Tras el Asesinato del Exministerial y Torturador Ortega Santos
Por Benny Díaz

El expolicía ministerial Marco Moisés Ortega Santos fue torturador en la época del procurador Felipe de Jesús Muñoz Vázquez
Maricela Sánchez Muñoz denunció que, tras el hallazgo sin vida del expolicía ministerial Marco Moisés Ortega Santos en territorio de Zacatecas, ha comenzado a recibir amenazas por medios digitales de personas que presuntamente estarían relacionadas con él. La activista y sobreviviente de tortura advirtió que teme por su integridad y la de su familia, al considerar que la situación representa un nuevo episodio de amedrentamiento.
El pasado 22 de mayo Ortega Santos fue localizado sin vida en el municipio de Jalpa, Zacatecas, luego de haber sido reportado como desaparecido desde el 6 de mayo. Los reportes señalan que, tras dejar el servicio público, trabajaba como conductor de plataforma y que las autoridades mantienen abierta la investigación sobre las circunstancias de su muerte.
Según la denuncia pública de Maricela Sánchez Muñoz, Ortega Santos fue uno de los policías ministeriales que participaron en las torturas cometidas en su contra durante la etapa en que Felipe de Jesús Muñoz Vázquez encabezó la entonces Procuraduría estatal.
El caso de Maricela ha sido expuesto públicamente en distintos momentos por ella misma y por medios de comunicación que han documentado sus señalamientos sobre tortura, desaparición forzada y otras violaciones graves a derechos humanos.

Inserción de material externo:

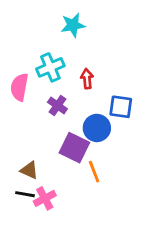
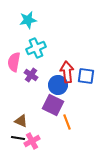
cyan star: (73, 25) -> (28, 20), moved
red arrow: (87, 79) -> (67, 72), moved, size x1.5
purple cross: (57, 105) -> (31, 75), moved
blue circle: (97, 128) -> (58, 85), moved

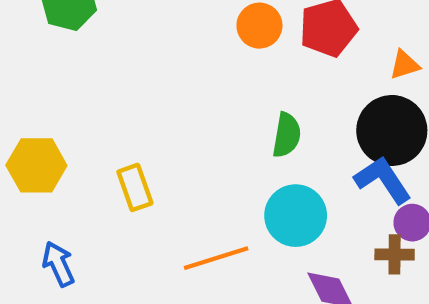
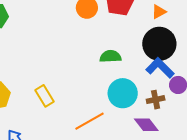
green semicircle: (287, 135) -> (110, 56), turned -90
brown cross: (395, 254) -> (156, 100), moved

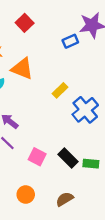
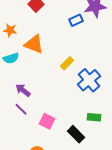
black rectangle: (68, 158) -> (76, 134), moved
green rectangle: (91, 164) -> (94, 117), moved

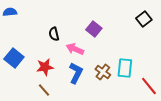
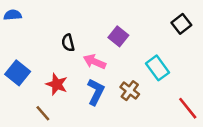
red star: (45, 67) -> (57, 84), turned 30
cyan rectangle: (125, 68) -> (157, 68), moved, turned -42
brown line: (44, 90) -> (43, 113), moved

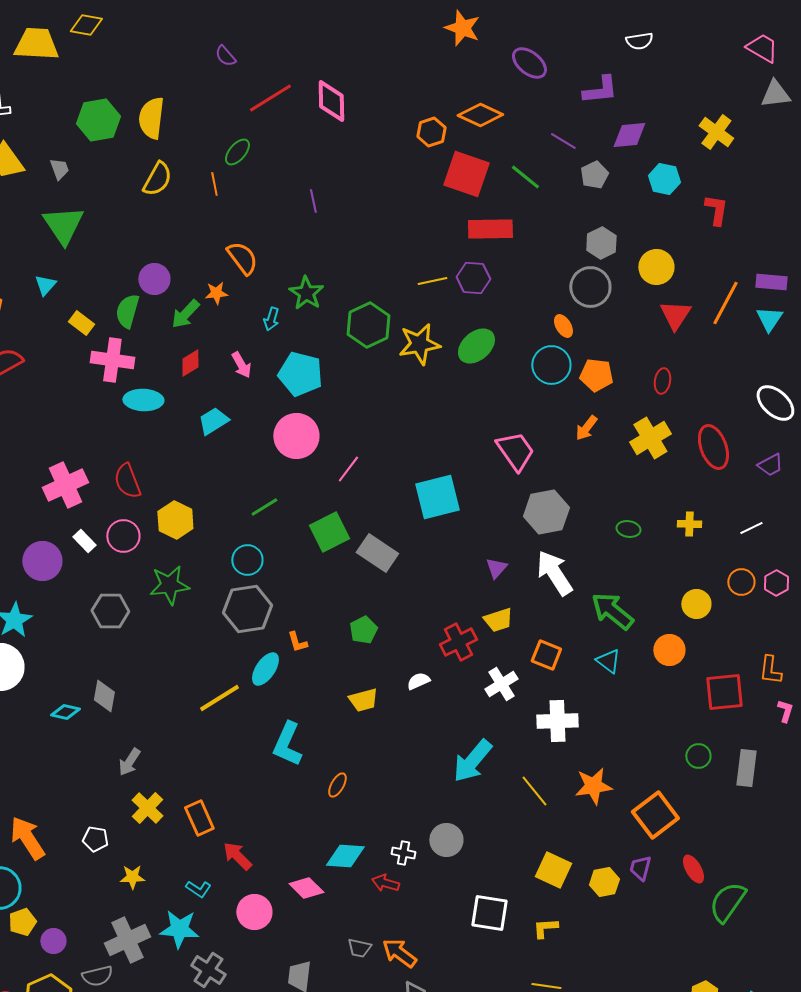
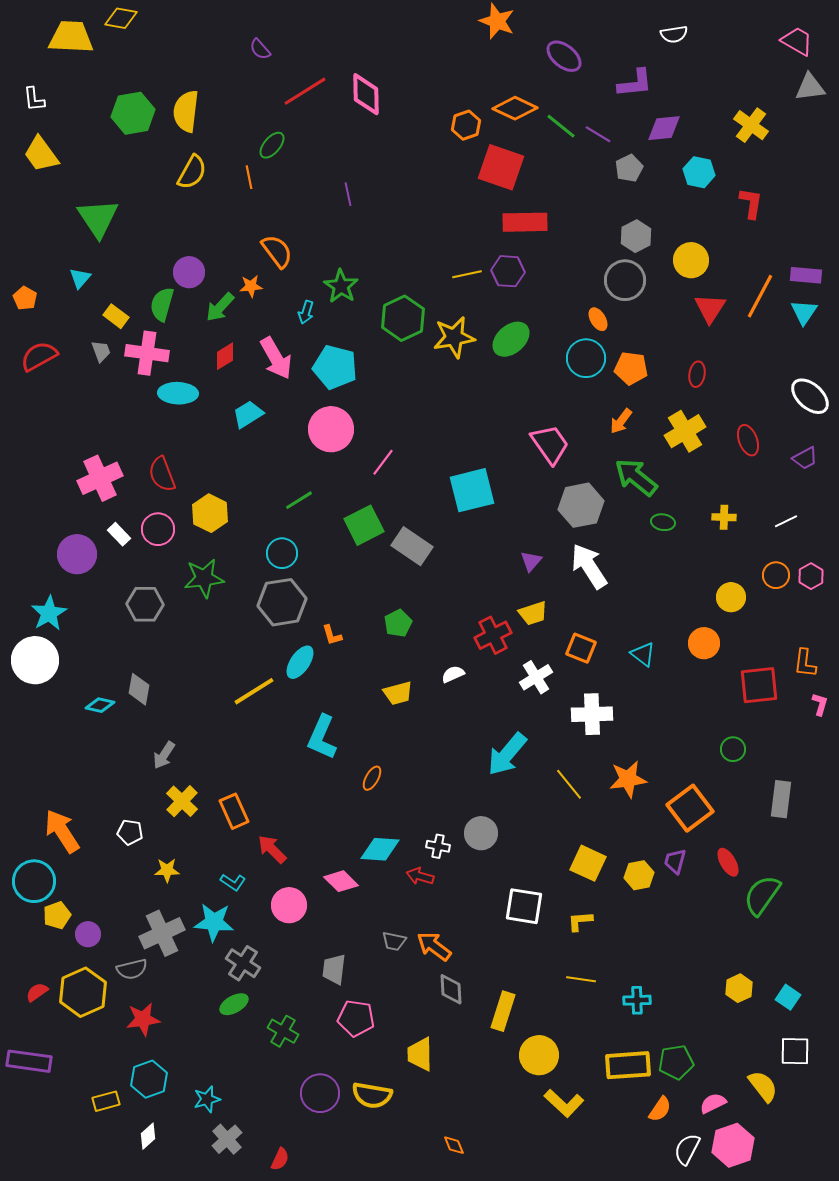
gray trapezoid: (59, 169) -> (101, 351), moved
green line: (525, 177) -> (561, 126), moved
pink arrow: (241, 365) -> (276, 358), size x1.6
red ellipse: (713, 447) -> (748, 440), size x0.7
green arrow: (612, 611) -> (636, 477), moved
gray rectangle: (746, 768) -> (781, 799), moved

La activista señaló que las amenazas recientes se han realizado a través de medios digitales, presuntamente desde perfiles identificados como Lupita Romo y Fátima Gallegos. A decir de Maricela, estos mensajes buscan intimidarla en un momento especialmente delicado, pues considera inadmisible que uno de sus agresores continúe representando una amenaza para ella aun después de haber sido localizado sin vida.

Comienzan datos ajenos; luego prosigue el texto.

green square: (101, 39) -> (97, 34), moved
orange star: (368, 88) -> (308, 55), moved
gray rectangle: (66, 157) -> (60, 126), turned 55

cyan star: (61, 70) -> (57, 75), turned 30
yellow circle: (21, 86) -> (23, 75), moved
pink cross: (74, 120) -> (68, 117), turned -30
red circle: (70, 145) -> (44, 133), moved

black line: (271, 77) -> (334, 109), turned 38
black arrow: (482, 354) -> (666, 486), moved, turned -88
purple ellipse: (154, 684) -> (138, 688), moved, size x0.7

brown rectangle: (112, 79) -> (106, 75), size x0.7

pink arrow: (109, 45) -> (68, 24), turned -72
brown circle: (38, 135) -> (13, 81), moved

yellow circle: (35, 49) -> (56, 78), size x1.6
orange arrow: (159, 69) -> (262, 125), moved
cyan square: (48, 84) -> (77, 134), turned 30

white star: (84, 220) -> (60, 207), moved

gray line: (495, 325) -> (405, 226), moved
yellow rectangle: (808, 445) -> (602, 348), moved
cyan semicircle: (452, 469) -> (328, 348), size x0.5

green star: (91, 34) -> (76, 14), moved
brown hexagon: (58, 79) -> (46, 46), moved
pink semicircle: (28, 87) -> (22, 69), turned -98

Maricela Sánchez Muñoz informó que ya envió cartas para hacer del conocimiento de lo ocurrido a la Oficina en México del Alto Comisionado de las Naciones Unidas para los Derechos Humanos (ONU-DH), al Registro Nacional de Víctimas y al Observatorio de Violencia Social y de Género.
Su intención, dijo, es dejar constancia de las amenazas y solicitar atención ante el riesgo que, asegura, enfrentan tanto ella como sus familiares. La denuncia de Maricela pone nuevamente “la persistencia del miedo y la revictimización que enfrentamos personas sobrevivientes de tortura y otras violaciones graves a derechos humanos. Han pasado años y no nos han hecho justicia y lo peor de todo es que aún fallecidos, haya quienes sigan amenazando nuestra integridad”.